NEW YORK — When author Sara Ann Friedman set out to measure women's progress in the workplace, she didn't settle for cold statistics - the faceless charts showing more women in management positions, the nameless graphs tracking more equitable pay scales. Instead, she turned to the voices of working women themselves.
Over a period of five years, Ms. Friedman traveled around the country, visiting work sites ranging from pink-collar ghettos to executive suites, and listening as more than 200 women talked about the meaning of work in their lives. Their jobs included everything from making hamburgers at McDonald's to making aircraft engines at McDonnell Douglas. Their earnings ranged from $3.50 an hour to $4 million a year.
"I heard a lot of positive stories from women who turned obstacles into opportunities," Friedman says. "And they all did it themselves." She has included 65 of these women in her new book, "Work Matters: Women Talk About Their Jobs and Their Lives" (Viking, $24.95).
Yet that self-reliance, however admirable, often produced a profound, continuing sense of isolation that surprised even Friedman, who has been writing about working women for 30 years.
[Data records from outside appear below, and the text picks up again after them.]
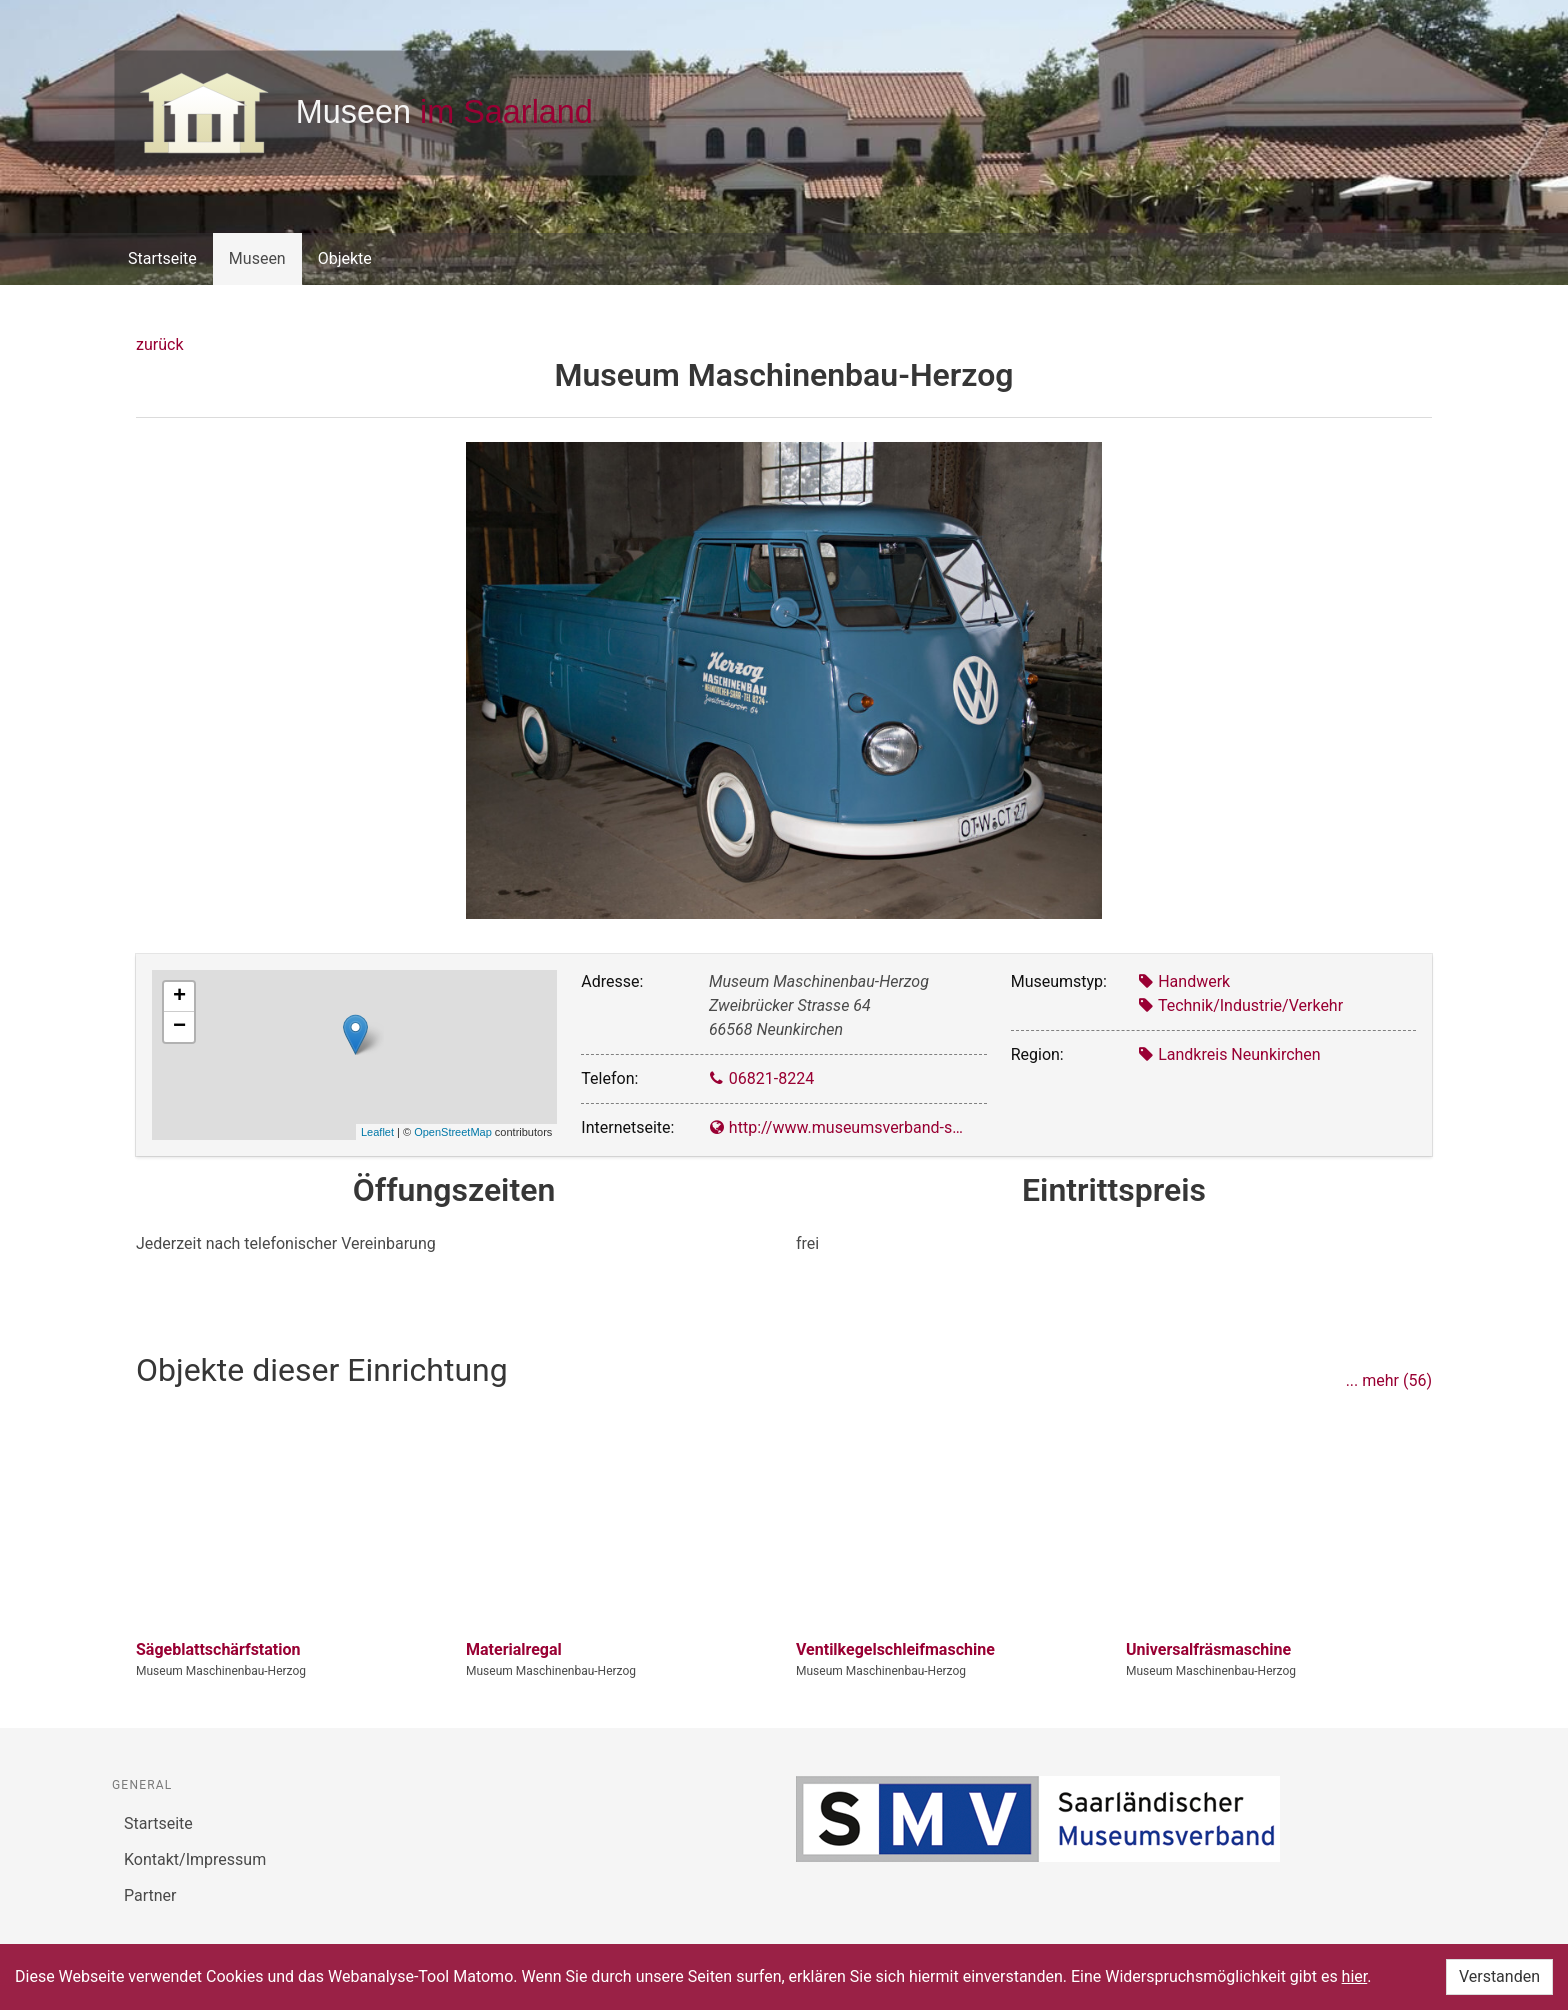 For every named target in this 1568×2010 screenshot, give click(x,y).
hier (1355, 1976)
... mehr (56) (1389, 1380)
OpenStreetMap (453, 1132)
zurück (159, 344)
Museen (257, 258)
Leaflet (377, 1132)
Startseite (162, 258)
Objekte (345, 258)
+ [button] (179, 997)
Despite wider opportunities and choices, she finds, women must still resolve career and workplace problems individually. As she puts it, "They're still crawling through the holes in the fence one at a time."
What's missing, Friedman says, is "the spirit of the 1970s," when the women's movement energized and united women. "There needs to be much more collective energy. You get more done, and you don't feel so alone."
During an interview at UNICEF headquarters, where she works as a consultant on global issues affecting girls and women, Friedman talked about what she sees as the most significant change in the past 30 years - not the increasing numbers of working women but changes in their attitudes. While a paycheck remains the primary factor propelling women into the work force, women are also driven by the desire for dignity, respect, independence, satisfaction, and power.
"It's not power in the same way men define power, which is control," she says. "Women want power over their own lives."
Yet that power often remains hard to come by. One of Friedman's subjects, a Kansas futures broker, displayed a sign reading "Mr. Griswold" on her office door to avoid being mistaken for a secretary. Another, a corporate executive, stored her new clothes in the car trunk and didn't tell her husband about her raises because she felt guilty about outearning him.
Impressed by the strength and independence of working-class women in rural middle America, Friedman criticizes what she sees as an overemphasis on "upper-middle-class white issues," such as breaking through the glass ceiling and balancing work and family. Too little attention, she maintains, is given to problems affecting women in service jobs and blue-collar positions. She coins a phrase, the "glass manhole cover," to describe the subtle discrimination and anything-but-subtle harassment that keep women in nontraditional, macho occupations from rising to better-paid or supervisory positions.
Friedman also uses her own experience to measure change - or the lack of it - in the workplace. When she graduated from Smith College in 1957, she followed what was then a predictable pattern for young women: She married a year later, then gave birth to the first of her three children the following year.
"There was no either/or choice," she says. "There was just one way. If you had children, you stayed home. It was a non-choice."
Today, Friedman says that although women have the illusion of choice, they face a different kind of non-choice. "They have to choose between either/or - either working or staying home - because the workplace structure still doesn't accommodate working mothers. They don't have a choice of taking off a year or two or three. The fertile years for work are the same fertile years for child-rearing, and the conflict is enormous."
As a result of that conflict, she says, women "are still blaming themselves for not being able to do it all. They say, 'It must be me.' "
One of her interview subjects, a producer at Walt Disney Productions, summed up the challenge by saying, "I feel like I'm pretending at work that I don't have a family and pretending at home that I don't have a job."
What must change, Friedman says, is the infrastructure of the workplace and other institutions. "All the family-values talk isn't really about family values - it's about structure," she says. As one example, she notes that the school day and workday don't coincide.
"You can make the argument that it's profitable to support working mothers. It's also right to produce good, strong, loving families. I think employers and the government have a responsibility to support families."
As she sees it, that support must include longer paid family leave for fathers as well as mothers, plus tax benefits for working parents. Permitting more job sharing, more-flexible schedules, and more work at home would also help families, she says.
Friedman encourages women to form networks in offices and apply pressure in workplaces and in Congress. "We also need unionizing for women," she adds.
Although some of these measures may cost employers money, Friedman says, "They're still the right thing to do. You can also put it in terms of profit. It's economically valuable to have satisfied employees."
Friedman lists three areas of support that help to create strong, independent women. The first involves support from one's own parents - a mother or father saying, "You can do anything." The second is "real support" from a spouse or partner, and the third, support from employers.
Making a case for such support, she says, "All people, men and women, should be allowed to be as rich and full and multidimensional as they can. We shouldn't be forced to be either nurturing or aggressive."
In time, Friedman hopes to see a "revolution" that produces a shorter workweek, a shift of energy from work to family life, and even "a redefinition of work that makes it part of one's life, rather than its whole." If that happens, she says, "We will have achieved a revolution of real - not either/or - choices."